## ASSIGNMENT
Count how many lines in this material contain "Lisbon". The answer is that number alone.

+++

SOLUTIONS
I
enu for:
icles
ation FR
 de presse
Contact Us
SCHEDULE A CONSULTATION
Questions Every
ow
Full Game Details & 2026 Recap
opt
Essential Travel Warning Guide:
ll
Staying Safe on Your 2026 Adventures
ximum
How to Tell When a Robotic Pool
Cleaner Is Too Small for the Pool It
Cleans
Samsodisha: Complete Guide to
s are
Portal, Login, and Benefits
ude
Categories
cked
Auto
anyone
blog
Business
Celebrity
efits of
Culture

+++

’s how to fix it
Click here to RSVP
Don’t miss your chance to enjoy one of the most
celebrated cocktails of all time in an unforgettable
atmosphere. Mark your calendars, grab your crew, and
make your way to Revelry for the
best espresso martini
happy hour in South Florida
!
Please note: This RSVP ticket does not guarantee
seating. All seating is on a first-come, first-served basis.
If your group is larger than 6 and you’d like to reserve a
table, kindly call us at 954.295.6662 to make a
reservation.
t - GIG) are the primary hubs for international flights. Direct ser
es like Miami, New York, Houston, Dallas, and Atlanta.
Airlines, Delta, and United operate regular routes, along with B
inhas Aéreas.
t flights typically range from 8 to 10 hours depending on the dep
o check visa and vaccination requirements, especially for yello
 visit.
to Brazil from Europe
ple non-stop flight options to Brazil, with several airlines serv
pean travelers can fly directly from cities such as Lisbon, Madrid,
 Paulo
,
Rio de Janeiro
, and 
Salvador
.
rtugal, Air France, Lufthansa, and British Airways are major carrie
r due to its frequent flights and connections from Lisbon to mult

+++

## TASK RESULT
2